In general, it takes at least 18 years for a native speaker to reach C1 level in their own language. Therefore, it's reasonable to expect that a teenage or adult foreigner would take at least a decade to approach that level.
The CEFR framework quantitatively indicates a set of complex social skills that can be acquired, practiced, reinforced, or forgotten at various rates. Achieving C1 and C2 levels would require staying in the country for several months and actively engaging in social and intellectual activities. Additionally, one would need to become familiar with the local jargon and expressions of the moment.
The most challenging skill to acquire is fully understanding spoken vernacular because it involves interpreting complex social interactions in a foreign society. This knowledge and awareness cannot be formally taught and often take years of effort to develop. On the other hand, skills related to standard script and speech are relatively faster and easier to acquire. However, it’s important to note that true fluency is rarely achieved outside of an in-country immersion.
Text by: Anastasia Spyropoulou
Estimating the number of hours required to complete a given level merely provides an indication of the difficulty. For example, CEFR suggests that 180-200 tuition hours are required for A2 Level -TUITION HOURS NOT STUDY HOURS.
Under normal circumstances, students need to devote approximately three times more hours for self-study to absorb the material, making it around 600 hours. Progressing to higher levels becomes increasingly lengthy and challenging.
Going from A1 to C1 would likely take a decade, and the proficiency attained can diminish without regular practice.
To follow university courses in a target language, one should be at least at B2 level. At C1 level, a person should be as fluent and literate as a university-educated native in Standard English, though this level may not be attainable if not achieved in one’s native language.
The skills needed at C1 level:
If you are not at this level in your native language, you can hardly expect to attain it in another language.
- Listening to speech in a common vernacular but mostly standard speech as on television programmes and in films, documentaries, political speeches, and announcements in public spaces (airports, train stations).
- You can read long, complex literary and technical texts even outside of your field of expertise.
- You can converse fluently and spontaneously without hesitating or searching for expressions. You can operate in most social and professional situations. You can relate your opinions to those expressed by others.

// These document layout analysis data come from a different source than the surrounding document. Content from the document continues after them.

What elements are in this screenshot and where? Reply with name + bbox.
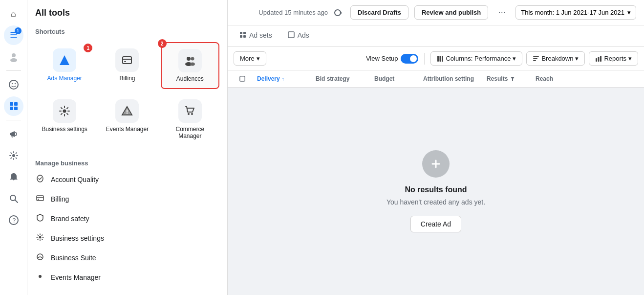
shortcut-billing[interactable]: Billing <box>98 42 156 89</box>
search-icon[interactable] <box>4 189 23 208</box>
bell-icon[interactable] <box>4 167 23 187</box>
avatar-icon[interactable] <box>4 47 23 67</box>
tab-ad-sets-label: Ad sets <box>249 31 272 39</box>
create-ad-button[interactable]: Create Ad <box>410 216 461 232</box>
columns-label: Columns: Performance <box>446 55 511 62</box>
svg-point-11 <box>12 154 15 157</box>
th-bid-label: Bid strategy <box>316 75 349 82</box>
svg-rect-49 <box>596 58 597 62</box>
sidebar-item-business-settings-2[interactable]: Business settings <box>27 228 227 248</box>
sidebar-item-billing[interactable]: Billing <box>27 189 227 209</box>
sidebar-item-business-suite[interactable]: Business Suite <box>27 248 227 268</box>
svg-point-21 <box>191 57 194 61</box>
svg-marker-53 <box>511 77 515 81</box>
settings-icon[interactable] <box>4 146 23 165</box>
ads-manager-icon <box>53 48 76 72</box>
svg-point-23 <box>190 63 195 66</box>
shortcut-events-manager[interactable]: Events Manager <box>98 93 156 146</box>
manage-section: Manage business Account Quality Billing <box>27 150 227 291</box>
svg-rect-5 <box>10 102 13 106</box>
columns-button[interactable]: Columns: Performance ▾ <box>430 51 522 66</box>
svg-point-24 <box>63 110 66 113</box>
shortcut-business-settings[interactable]: Business settings <box>35 93 94 146</box>
sidebar-item-events-manager-2[interactable]: Events Manager <box>27 268 227 287</box>
svg-point-36 <box>39 275 42 278</box>
brand-safety-icon <box>35 214 45 224</box>
svg-rect-42 <box>288 32 294 38</box>
smiley-icon[interactable] <box>4 75 23 94</box>
manage-title: Manage business <box>27 154 227 170</box>
shortcut-commerce-manager[interactable]: Commerce Manager <box>161 93 219 146</box>
grid-icon[interactable] <box>4 96 23 116</box>
help-icon[interactable]: ? <box>4 210 23 230</box>
commerce-icon <box>178 99 202 123</box>
empty-state: No results found You haven't created any… <box>228 88 644 295</box>
tab-ad-sets[interactable]: Ad sets <box>232 26 280 46</box>
svg-rect-7 <box>10 107 13 110</box>
date-chevron-icon: ▾ <box>627 9 631 16</box>
shortcuts-grid: 1 Ads Manager Billing 2 <box>27 38 227 150</box>
svg-text:?: ? <box>12 217 16 224</box>
svg-point-10 <box>15 133 17 136</box>
sidebar-item-brand-safety[interactable]: Brand safety <box>27 209 227 228</box>
svg-point-34 <box>39 236 42 239</box>
shortcut-badge-2: 2 <box>158 39 167 48</box>
sidebar-item-account-quality[interactable]: Account Quality <box>27 170 227 189</box>
rail-divider-2 <box>6 120 21 120</box>
th-budget-label: Budget <box>374 75 394 82</box>
svg-point-2 <box>9 80 18 89</box>
date-range-picker[interactable]: This month: 1 Jun 2021-17 Jun 2021 ▾ <box>515 5 636 20</box>
empty-circle-icon <box>422 150 450 178</box>
home-icon[interactable]: ⌂ <box>4 4 23 23</box>
business-suite-label: Business Suite <box>51 254 96 262</box>
svg-point-1 <box>10 58 17 62</box>
svg-rect-33 <box>38 199 39 200</box>
svg-marker-16 <box>60 55 69 65</box>
th-results: Results <box>481 70 530 87</box>
shortcut-audiences[interactable]: 2 Audiences <box>161 42 219 89</box>
svg-rect-38 <box>240 32 242 34</box>
discard-drafts-button[interactable]: Discard Drafts <box>350 5 408 20</box>
ads-manager-label: Ads Manager <box>47 75 82 82</box>
view-setup-label: View Setup <box>366 55 398 62</box>
svg-point-29 <box>188 113 190 115</box>
menu-icon[interactable]: ☰ 1 <box>4 25 23 45</box>
svg-point-28 <box>127 113 128 114</box>
breakdown-button[interactable]: Breakdown ▾ <box>526 51 585 66</box>
th-reach: Reach <box>530 70 579 87</box>
sidebar-title: All tools <box>27 6 227 22</box>
svg-point-4 <box>14 83 15 84</box>
svg-rect-41 <box>243 35 246 38</box>
tab-ads[interactable]: Ads <box>280 26 317 46</box>
svg-point-30 <box>191 113 193 115</box>
more-button[interactable]: More ▾ <box>234 51 266 66</box>
th-attribution: Attribution setting <box>417 70 481 87</box>
breakdown-label: Breakdown <box>541 55 573 62</box>
reports-button[interactable]: Reports ▾ <box>589 51 638 66</box>
review-publish-button[interactable]: Review and publish <box>414 5 488 20</box>
svg-rect-17 <box>123 57 131 64</box>
commerce-label: Commerce Manager <box>165 126 215 139</box>
th-reach-label: Reach <box>536 75 553 82</box>
svg-rect-40 <box>240 35 242 38</box>
topbar-more-button[interactable]: ··· <box>494 5 510 21</box>
megaphone-icon[interactable] <box>4 124 23 144</box>
view-setup-toggle[interactable] <box>401 54 418 64</box>
th-delivery[interactable]: Delivery ↑ <box>251 70 310 87</box>
ad-sets-tab-icon <box>239 31 246 40</box>
results-filter-icon[interactable] <box>510 76 515 82</box>
svg-rect-48 <box>533 60 536 61</box>
refresh-button[interactable] <box>331 6 344 20</box>
menu-badge: 1 <box>15 27 21 34</box>
topbar: Updated 15 minutes ago Discard Drafts Re… <box>228 0 644 25</box>
events-manage-icon <box>35 272 45 282</box>
th-checkbox[interactable] <box>234 70 251 87</box>
svg-point-3 <box>11 83 12 84</box>
main-content: Updated 15 minutes ago Discard Drafts Re… <box>228 0 644 295</box>
shortcuts-title: Shortcuts <box>27 22 227 38</box>
shortcut-ads-manager[interactable]: 1 Ads Manager <box>35 42 94 89</box>
rail-divider-1 <box>6 70 21 71</box>
th-budget: Budget <box>368 70 417 87</box>
toolbar-sep-1 <box>424 53 425 65</box>
toolbar: More ▾ View Setup Columns: Performance ▾ <box>228 47 644 70</box>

Your pronunciation is perfectly understandable.
- You can formulate highly structured speech, organizing ideas, making deductions and conclusions and defend them e.g. presenting a business plan.
Writing/Composition - Literacy
- You can write a thesis or other complex, highly structured compositions.
Near native in understanding speech, reading and writing, formal or vernacular, and capable of standard pronunciation. If you have reached this level, you are either taken as a native speaker or a long-term resident (if your pronunciation is somewhat ‘foreign’) in standard professional and educated social settings.
Skills needed to understand a language as well as any native speaker, are: formal or vernacular, regional dialects, social slang and to implicitly understand unspoken or non-explicit inference.
You will be familiar, and use common body language and intonation; the musicality of language.
You shouldn’t need to have expressions explained to you. You will have understood the context of events, history, politics, attitudes and mentalities.
You will have understood how the local society works; the informal networks, the prejudices, and drawbacks, the advantages and pleasures.
What you may not ever be able to do is master in great subtlety the pronunciation and formulation of specific sub-dialects. It would take a herculean effort or linguistic talent to come to grips with the dozens of most common regional and social group dialects in the UK.